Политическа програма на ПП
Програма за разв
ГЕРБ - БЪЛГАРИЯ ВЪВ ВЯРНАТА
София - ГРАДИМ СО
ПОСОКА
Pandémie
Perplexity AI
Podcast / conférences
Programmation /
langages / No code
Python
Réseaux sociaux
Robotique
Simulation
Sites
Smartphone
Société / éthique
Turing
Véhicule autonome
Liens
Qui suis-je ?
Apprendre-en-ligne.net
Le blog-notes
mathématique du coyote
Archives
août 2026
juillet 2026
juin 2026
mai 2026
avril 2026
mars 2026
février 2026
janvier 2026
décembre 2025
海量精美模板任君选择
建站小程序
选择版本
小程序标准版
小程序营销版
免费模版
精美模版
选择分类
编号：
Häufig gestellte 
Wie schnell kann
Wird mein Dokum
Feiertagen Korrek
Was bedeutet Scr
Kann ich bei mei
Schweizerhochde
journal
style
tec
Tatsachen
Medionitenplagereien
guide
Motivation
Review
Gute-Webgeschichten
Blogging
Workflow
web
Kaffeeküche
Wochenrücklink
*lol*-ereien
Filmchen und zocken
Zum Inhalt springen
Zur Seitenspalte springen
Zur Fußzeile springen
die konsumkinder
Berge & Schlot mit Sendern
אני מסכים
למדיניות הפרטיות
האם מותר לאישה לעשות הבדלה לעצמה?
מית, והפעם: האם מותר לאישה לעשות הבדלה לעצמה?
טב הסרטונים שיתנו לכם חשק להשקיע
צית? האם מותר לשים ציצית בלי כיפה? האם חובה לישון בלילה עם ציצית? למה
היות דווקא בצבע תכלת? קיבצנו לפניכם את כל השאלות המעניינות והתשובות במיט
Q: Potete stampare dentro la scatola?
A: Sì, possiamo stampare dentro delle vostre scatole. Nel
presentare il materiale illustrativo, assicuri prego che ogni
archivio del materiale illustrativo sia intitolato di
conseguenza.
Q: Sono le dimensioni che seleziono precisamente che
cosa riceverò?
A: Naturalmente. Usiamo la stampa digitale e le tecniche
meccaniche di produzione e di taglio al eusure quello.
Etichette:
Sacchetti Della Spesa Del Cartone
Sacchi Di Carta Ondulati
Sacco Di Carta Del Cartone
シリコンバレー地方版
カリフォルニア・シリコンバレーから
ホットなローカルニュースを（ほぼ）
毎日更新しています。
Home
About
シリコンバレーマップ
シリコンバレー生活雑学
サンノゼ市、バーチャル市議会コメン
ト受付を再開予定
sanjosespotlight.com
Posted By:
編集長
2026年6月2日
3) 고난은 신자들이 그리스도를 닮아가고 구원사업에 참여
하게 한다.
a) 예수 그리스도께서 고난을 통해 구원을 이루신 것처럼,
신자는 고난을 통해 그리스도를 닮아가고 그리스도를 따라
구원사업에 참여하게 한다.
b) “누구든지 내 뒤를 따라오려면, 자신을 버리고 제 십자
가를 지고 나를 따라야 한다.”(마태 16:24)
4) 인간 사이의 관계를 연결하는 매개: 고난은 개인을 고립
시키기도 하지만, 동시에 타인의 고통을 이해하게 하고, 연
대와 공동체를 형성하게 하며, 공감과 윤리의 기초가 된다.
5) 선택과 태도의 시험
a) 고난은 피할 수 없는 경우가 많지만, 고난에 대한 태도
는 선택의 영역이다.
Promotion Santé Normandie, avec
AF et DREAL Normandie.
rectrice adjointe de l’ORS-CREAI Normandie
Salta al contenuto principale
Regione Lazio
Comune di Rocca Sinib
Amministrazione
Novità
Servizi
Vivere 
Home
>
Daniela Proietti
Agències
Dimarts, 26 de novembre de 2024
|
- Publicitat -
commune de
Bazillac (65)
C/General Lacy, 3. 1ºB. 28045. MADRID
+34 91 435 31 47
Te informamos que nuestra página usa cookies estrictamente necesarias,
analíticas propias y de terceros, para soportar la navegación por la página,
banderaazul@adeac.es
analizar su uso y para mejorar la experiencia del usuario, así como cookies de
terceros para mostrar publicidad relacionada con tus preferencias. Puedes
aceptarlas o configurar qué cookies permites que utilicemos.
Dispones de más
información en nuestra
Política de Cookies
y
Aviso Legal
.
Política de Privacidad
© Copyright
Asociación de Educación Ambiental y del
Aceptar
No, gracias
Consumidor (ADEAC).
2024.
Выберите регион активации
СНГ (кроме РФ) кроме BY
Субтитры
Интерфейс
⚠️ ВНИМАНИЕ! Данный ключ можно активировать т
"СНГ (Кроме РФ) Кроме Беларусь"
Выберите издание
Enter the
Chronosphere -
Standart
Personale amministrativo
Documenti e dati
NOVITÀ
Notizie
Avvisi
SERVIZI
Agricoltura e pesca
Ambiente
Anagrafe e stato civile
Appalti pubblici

Assignment
What should appear is an exact copy of the lines from the one with "신자는 고난을 통해 그리스도를 닮아가고 그리스도를 따라" through the end of the entries above, ends included, and no other text.

Answer box
신자는 고난을 통해 그리스도를 닮아가고 그리스도를 따라
구원사업에 참여하게 한다.
b) “누구든지 내 뒤를 따라오려면, 자신을 버리고 제 십자
가를 지고 나를 따라야 한다.”(마태 16:24)
4) 인간 사이의 관계를 연결하는 매개: 고난은 개인을 고립
시키기도 하지만, 동시에 타인의 고통을 이해하게 하고, 연
대와 공동체를 형성하게 하며, 공감과 윤리의 기초가 된다.
5) 선택과 태도의 시험
a) 고난은 피할 수 없는 경우가 많지만, 고난에 대한 태도
는 선택의 영역이다.
Promotion Santé Normandie, avec
AF et DREAL Normandie.
rectrice adjointe de l’ORS-CREAI Normandie
Salta al contenuto principale
Regione Lazio
Comune di Rocca Sinib
Amministrazione
Novità
Servizi
Vivere 
Home
>
Daniela Proietti
Agències
Dimarts, 26 de novembre de 2024
|
- Publicitat -
commune de
Bazillac (65)
C/General Lacy, 3. 1ºB. 28045. MADRID
+34 91 435 31 47
Te informamos que nuestra página usa cookies estrictamente necesarias,
analíticas propias y de terceros, para soportar la navegación por la página,
banderaazul@adeac.es
analizar su uso y para mejorar la experiencia del usuario, así como cookies de
terceros para mostrar publicidad relacionada con tus preferencias. Puedes
aceptarlas o configurar qué cookies permites que utilicemos.
Dispones de más
información en nuestra
Política de Cookies
y
Aviso Legal
.
Política de Privacidad
© Copyright
Asociación de Educación Ambiental y del
Aceptar
No, gracias
Consumidor (ADEAC).
2024.
Выберите регион активации
СНГ (кроме РФ) кроме BY
Субтитры
Интерфейс
⚠️ ВНИМАНИЕ! Данный ключ можно активировать т
"СНГ (Кроме РФ) Кроме Беларусь"
Выберите издание
Enter the
Chronosphere -
Standart
Personale amministrativo
Documenti e dati
NOVITÀ
Notizie
Avvisi
SERVIZI
Agricoltura e pesca
Ambiente
Anagrafe e stato civile
Appalti pubblici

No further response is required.